Viele Makromoleküle haben nämlich bewegliche Teile, und die Kryo-Elektronenmikroskopie ermöglicht es, die verschiedenen Bewegungsstadien quasi im Zeitraffer zu betrachten, so Haselbach. Außerdem könne man die Biomoleküle "mit eigenen Augen" sehen, und nicht nur über indirekte Darstellungen wie bei anderen Methoden.

Literaturnobelpreis am Donnerstag

Im vergangenen Jahr erhielten der Franzose Jean-Pierre Sauvage, der in den USA tätige Brite Sir Fraser Stoddart und der Niederländer Bernard Feringa den Preis "für den Entwurf und die Synthese Molekularer Maschinen". Mit diesen aus Molekülen gebauten Maschinen wie einem Lift oder einem Nano-Auto seien sie "in eine neue Dimension der Chemie vorgedrungen", hieß es in der Begründung.

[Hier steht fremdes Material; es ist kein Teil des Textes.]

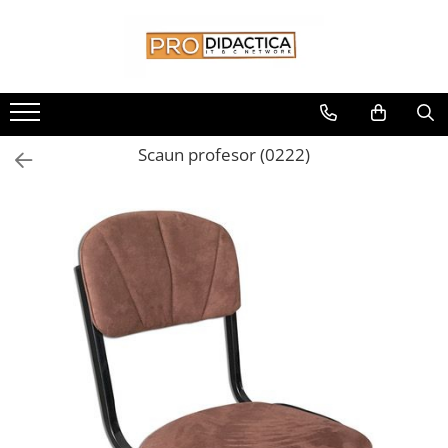
Toate Produsele
Oferta PNRR/PNRAS
Pachete Echipamente Sali Clasa
Scaun profesor (0222)
Pachete Echipamente Sala Clasa
Table/Display-uri Interactive
Table Interactive
Display-uri Interactive
Suporti/Standuri/Accesorii
Imprimante si Multifunctionale
Imprimante si Scanere 3D
Imprimante 3D
Creioane 3D
Accesorii 3D
Camere Documente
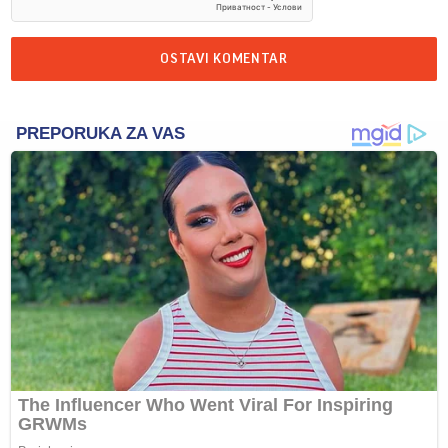
OSTAVI KOMENTAR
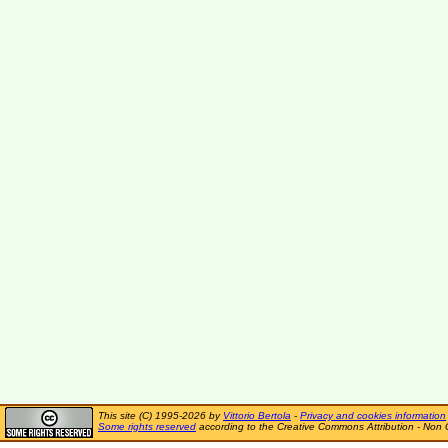
This site (C) 1995-2026 by
Vittorio Bertola
-
Privacy and cookies information
Some rights reserved
according to the Creative Commons Attribution - Non 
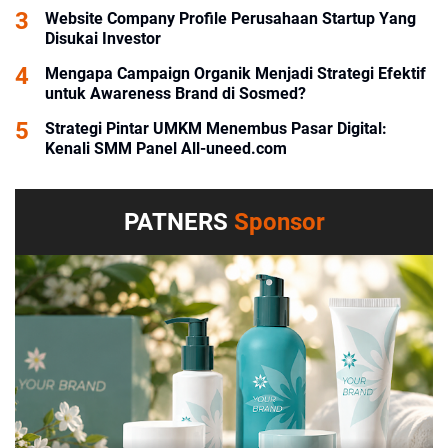
Website Company Profile Perusahaan Startup Yang
Disukai Investor
Mengapa Campaign Organik Menjadi Strategi Efektif
untuk Awareness Brand di Sosmed?
Strategi Pintar UMKM Menembus Pasar Digital:
Kenali SMM Panel All-uneed.com
PATNERS
Sponsor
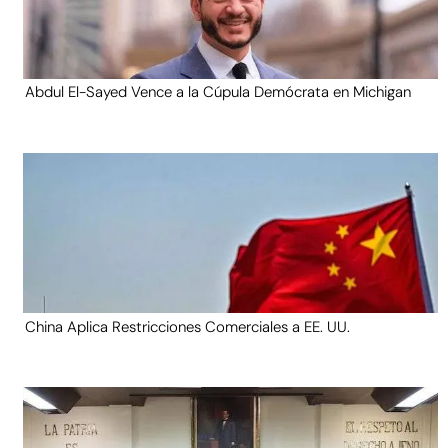
Abdul El-Sayed Vence a la Cúpula Demócrata en Michigan
China Aplica Restricciones Comerciales a EE. UU.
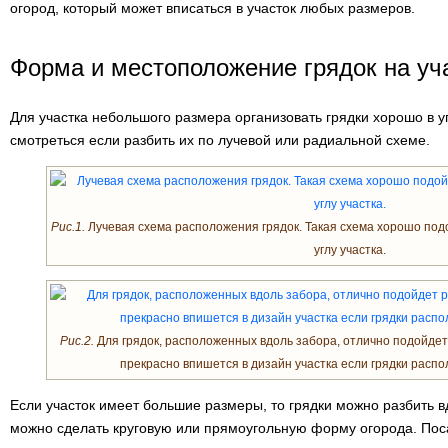
огород, который может вписаться в участок любых размеров.
Форма и местоположение грядок на уч
Для участка небольшого размера организовать грядки хорошо в уг
смотреться если разбить их по лучевой или радиальной схеме.
Рис.1.
Лучевая схема расположения грядок. Такая схема хорошо под
углу участка.
Рис.2.
Для грядок, расположенных вдоль забора, отлично подойдет
прекрасно впишется в дизайн участка если грядки расп
Если участок имеет большие размеры, то грядки можно разбить в
можно сделать круговую или прямоугольную форму огорода. Пос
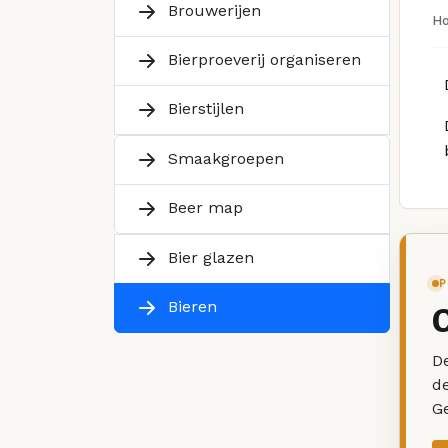
Brouwerijen
H
Bierproeverij organiseren
Bierstijlen
Smaakgroepen
Beer map
Bier glazen
P
Bieren
De
d
G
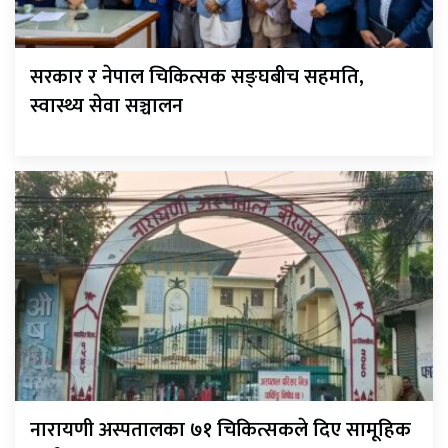
सरकार र नेपाल चिकित्सक सङ्घबीच सहमति,
स्वास्थ्य सेवा सञ्चालन
नारायणी अस्पतालका ७१ चिकित्सकले दिए सामूहिक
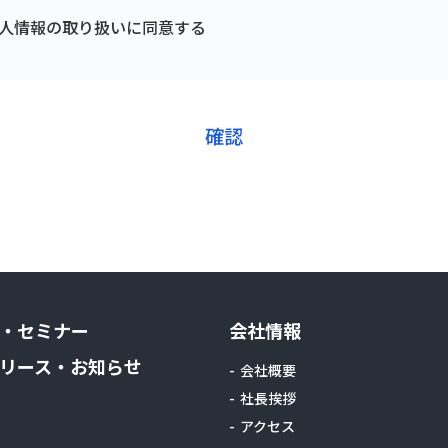
人情報の取り扱いに同意する
・セミナー
会社情報
リース・お知らせ
会社概要
社長挨拶
アクセス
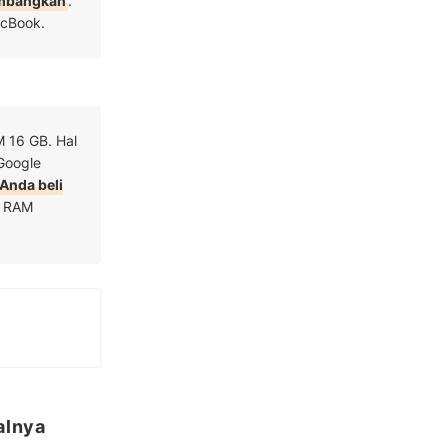
mbangkan
.
acBook.
 16 GB. Hal
Google
 Anda beli
n RAM
alnya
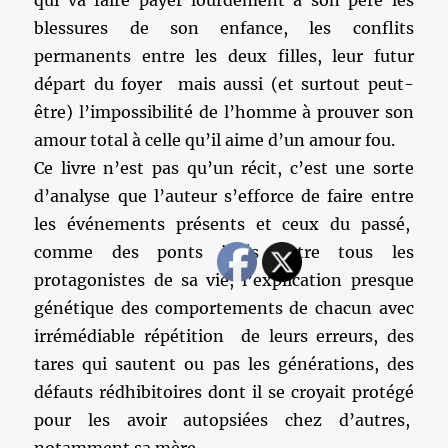
qui va faire payer lourdement à son père les
blessures de son enfance, les conflits
permanents entre les deux filles, leur futur
départ du foyer mais aussi (et surtout peut-
être) l’impossibilité de l’homme à prouver son
amour total à celle qu’il aime d’un amour fou.
Ce livre n’est pas qu’un récit, c’est une sorte
d’analyse que l’auteur s’efforce de faire entre
les événements présents et ceux du passé,
comme des ponts jetés entre tous les
protagonistes de sa vie, l’explication presque
génétique des comportements de chacun avec
irrémédiable répétition de leurs erreurs, des
tares qui sautent ou pas les générations, des
défauts rédhibitoires dont il se croyait protégé
pour les avoir autopsiées chez d’autres,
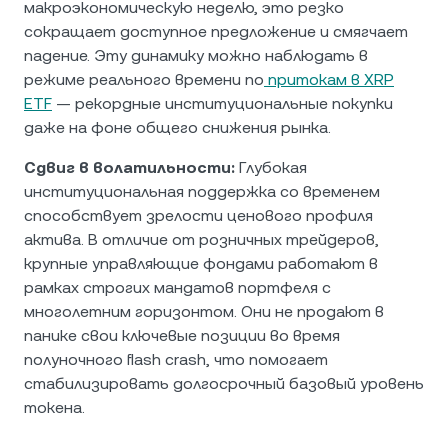
макроэкономическую неделю, это резко
сокращает доступное предложение и смягчает
падение. Эту динамику можно наблюдать в
режиме реального времени по
притокам в XRP
ETF
— рекордные институциональные покупки
даже на фоне общего снижения рынка.
Сдвиг в волатильности:
Глубокая
институциональная поддержка со временем
способствует зрелости ценового профиля
актива. В отличие от розничных трейдеров,
крупные управляющие фондами работают в
рамках строгих мандатов портфеля с
многолетним горизонтом. Они не продают в
панике свои ключевые позиции во время
полуночного flash crash, что помогает
стабилизировать долгосрочный базовый уровень
токена.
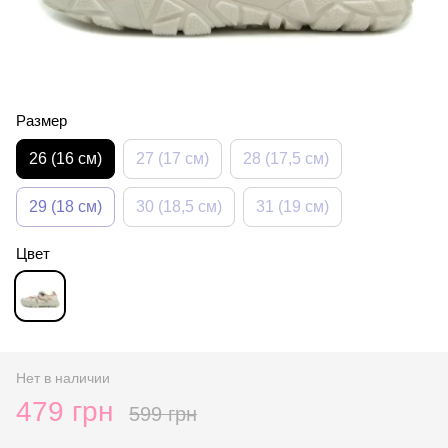
Размер
26 (16 см)
27 (17 см)
28 (17,5 см)
29 (18 см)
30 (18,5 см)
31 (19 см)
Цвет
Нет в наличии
479 грн
599 грн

Auch die Träger des Literatur- und des Friedensnobelpreises werden noch in dieser Woche bekanntgegeben: Am Donnerstag in Stockholm und am Freitag in Oslo. Die Wirtschaft ist am kommenden Montag dran. Verliehen werden die mit je neun Millionen Kronen (rund 940.000 Euro) dotierten Preise am 10. Dezember, dem Todestag von Preisstifter Alfred Nobel.